Bin yıllık Anadolu medeniyeti iktidarların değil, gönüllerde taht kuran veli, âlim, arif gönül erleri ve şehitlerin eseridir.
Bu yaştan sonra bendeniz bu son cümlede ifade ettiğim bahtiyarların yolunu tercih ediyorum. Çünkü rabbim bana hesap gününde neden iktidar olmadın diye sormayacak. Hangi salih amelleri işledin diye soracak.

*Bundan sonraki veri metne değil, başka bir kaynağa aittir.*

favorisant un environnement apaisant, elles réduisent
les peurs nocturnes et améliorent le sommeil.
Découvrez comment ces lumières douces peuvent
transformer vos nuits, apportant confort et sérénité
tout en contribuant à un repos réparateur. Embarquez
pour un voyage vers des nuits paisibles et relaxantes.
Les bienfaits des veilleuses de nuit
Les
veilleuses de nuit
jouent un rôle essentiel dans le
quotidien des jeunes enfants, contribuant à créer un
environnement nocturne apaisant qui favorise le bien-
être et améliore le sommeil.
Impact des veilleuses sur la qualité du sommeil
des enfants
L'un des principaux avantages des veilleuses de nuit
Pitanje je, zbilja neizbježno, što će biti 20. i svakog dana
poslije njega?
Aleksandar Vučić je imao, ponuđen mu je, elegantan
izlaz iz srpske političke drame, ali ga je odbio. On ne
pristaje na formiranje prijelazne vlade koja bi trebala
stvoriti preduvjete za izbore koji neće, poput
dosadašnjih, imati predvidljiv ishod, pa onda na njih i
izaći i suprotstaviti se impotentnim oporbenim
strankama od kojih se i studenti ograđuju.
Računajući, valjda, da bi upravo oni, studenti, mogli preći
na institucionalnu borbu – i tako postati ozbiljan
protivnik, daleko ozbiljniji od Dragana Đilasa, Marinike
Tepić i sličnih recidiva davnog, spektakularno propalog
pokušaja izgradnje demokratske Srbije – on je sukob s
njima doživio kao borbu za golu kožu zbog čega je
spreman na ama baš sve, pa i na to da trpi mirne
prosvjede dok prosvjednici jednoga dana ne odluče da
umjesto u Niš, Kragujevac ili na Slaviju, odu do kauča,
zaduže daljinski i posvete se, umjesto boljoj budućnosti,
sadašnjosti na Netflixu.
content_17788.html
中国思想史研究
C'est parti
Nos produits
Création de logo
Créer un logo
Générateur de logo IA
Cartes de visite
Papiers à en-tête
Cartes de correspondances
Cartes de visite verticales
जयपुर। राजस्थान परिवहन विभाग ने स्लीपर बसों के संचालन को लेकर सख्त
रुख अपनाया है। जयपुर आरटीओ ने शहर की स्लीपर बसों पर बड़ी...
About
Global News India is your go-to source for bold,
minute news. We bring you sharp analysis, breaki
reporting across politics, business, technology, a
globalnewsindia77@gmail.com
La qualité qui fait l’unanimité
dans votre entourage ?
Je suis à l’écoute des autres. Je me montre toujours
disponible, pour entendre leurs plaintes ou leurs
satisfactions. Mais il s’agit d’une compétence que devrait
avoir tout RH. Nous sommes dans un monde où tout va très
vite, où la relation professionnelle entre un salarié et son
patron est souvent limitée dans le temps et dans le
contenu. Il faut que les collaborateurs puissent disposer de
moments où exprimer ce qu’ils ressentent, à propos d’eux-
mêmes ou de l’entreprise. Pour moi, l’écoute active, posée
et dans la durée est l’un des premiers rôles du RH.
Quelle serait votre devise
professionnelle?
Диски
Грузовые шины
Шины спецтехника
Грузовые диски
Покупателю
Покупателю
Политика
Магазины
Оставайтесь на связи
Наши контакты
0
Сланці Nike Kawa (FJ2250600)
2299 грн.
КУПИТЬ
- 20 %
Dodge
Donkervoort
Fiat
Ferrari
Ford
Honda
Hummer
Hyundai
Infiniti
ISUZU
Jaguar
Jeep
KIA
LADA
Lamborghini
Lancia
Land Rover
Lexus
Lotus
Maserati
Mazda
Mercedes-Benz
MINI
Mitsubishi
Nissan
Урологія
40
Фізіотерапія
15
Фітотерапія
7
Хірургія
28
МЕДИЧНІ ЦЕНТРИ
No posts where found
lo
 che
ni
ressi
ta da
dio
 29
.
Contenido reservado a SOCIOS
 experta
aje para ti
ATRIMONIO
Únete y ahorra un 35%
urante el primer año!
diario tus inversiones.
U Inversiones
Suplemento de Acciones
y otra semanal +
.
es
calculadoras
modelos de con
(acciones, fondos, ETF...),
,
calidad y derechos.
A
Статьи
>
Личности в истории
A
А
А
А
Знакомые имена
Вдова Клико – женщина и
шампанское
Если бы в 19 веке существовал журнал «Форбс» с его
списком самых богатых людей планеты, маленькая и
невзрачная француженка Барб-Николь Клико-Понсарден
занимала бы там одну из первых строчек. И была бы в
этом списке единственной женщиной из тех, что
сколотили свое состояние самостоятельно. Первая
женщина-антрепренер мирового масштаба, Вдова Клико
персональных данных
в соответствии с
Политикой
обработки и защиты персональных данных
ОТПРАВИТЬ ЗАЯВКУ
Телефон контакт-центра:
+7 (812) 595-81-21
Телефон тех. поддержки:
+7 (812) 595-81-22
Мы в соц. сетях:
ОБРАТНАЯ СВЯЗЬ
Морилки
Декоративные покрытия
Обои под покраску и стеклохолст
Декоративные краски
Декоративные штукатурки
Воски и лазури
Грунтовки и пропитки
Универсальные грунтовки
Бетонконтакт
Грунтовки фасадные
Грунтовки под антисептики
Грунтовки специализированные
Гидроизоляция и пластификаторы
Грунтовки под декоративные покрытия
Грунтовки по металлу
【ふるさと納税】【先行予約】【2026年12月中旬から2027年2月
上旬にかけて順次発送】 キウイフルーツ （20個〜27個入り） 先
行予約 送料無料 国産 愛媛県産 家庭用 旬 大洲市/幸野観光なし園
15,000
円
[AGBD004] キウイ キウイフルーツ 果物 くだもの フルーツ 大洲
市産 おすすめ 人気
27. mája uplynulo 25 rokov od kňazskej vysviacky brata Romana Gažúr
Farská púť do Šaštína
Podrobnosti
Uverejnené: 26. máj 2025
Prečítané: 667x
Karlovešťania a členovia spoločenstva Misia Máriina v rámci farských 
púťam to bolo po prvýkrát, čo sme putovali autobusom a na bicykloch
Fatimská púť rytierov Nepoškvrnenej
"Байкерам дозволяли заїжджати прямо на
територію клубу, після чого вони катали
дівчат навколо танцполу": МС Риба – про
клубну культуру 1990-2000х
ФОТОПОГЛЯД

Oy vermeye gelince; oy vermek dini bir görev değil dünyevi maslahat için bir tercihtir. İdari anlamda milli bir görevdir. Zira Müslümanları (Türkiye bağlamında vatandaşları) idare edecek kişilerin zararlı kimseler olmasına engel olmak gerekir. Bunun da şartları şunlardır:
İdare etmede adil, müdebbir ve muktedir olma şartları:
-
Bir partinin, idare ve maslahatta zararlı olacağı bilinirse oy verilmez
-
Bir partinin idare ve maslahatta ne faydalı, ne de zararlı olduğu bilinirse yani nötr ise oy verilmez
-
Bir partinin idare ve maslahatta faydası zararından çok olduğu bilinirse yani ehven-i şer ise oy verilir.
Çünkü demokrasi, insan icadı olan en az zararlı yönetim biçimidir.
KIZMAZSANIZ
SİZE ESKİ BİR YAZIMDAN
BİR KESİT SUNAYIM
Vaktiyle siyaset hakkındaki görüşlerimi test etmek amacıyla zamanımızın ulamasından merhum bir zata şöyle bir soru yönelttim:
—Siyaset yapmalı mıyız?
—Eğer siyasetiniz Tavus gibi olursa yaparsınız; değilse dünyanıza da, ahretinize de zarar verirsiniz.
—Tavus kimdir, siyaseti nedir?
—Tavus, Tabiûn devrinin ulemasından olup Emevî yönetimini eleştiren, Hz. Ali ve evladına yapılan haksızlığı dile getiren bir İslam büyüğüdür. Bu nedenle Emevîler onu sevmezlerdi. Bakın onun nasıl bir siyaset izlediğine dair bir olay anlatayım.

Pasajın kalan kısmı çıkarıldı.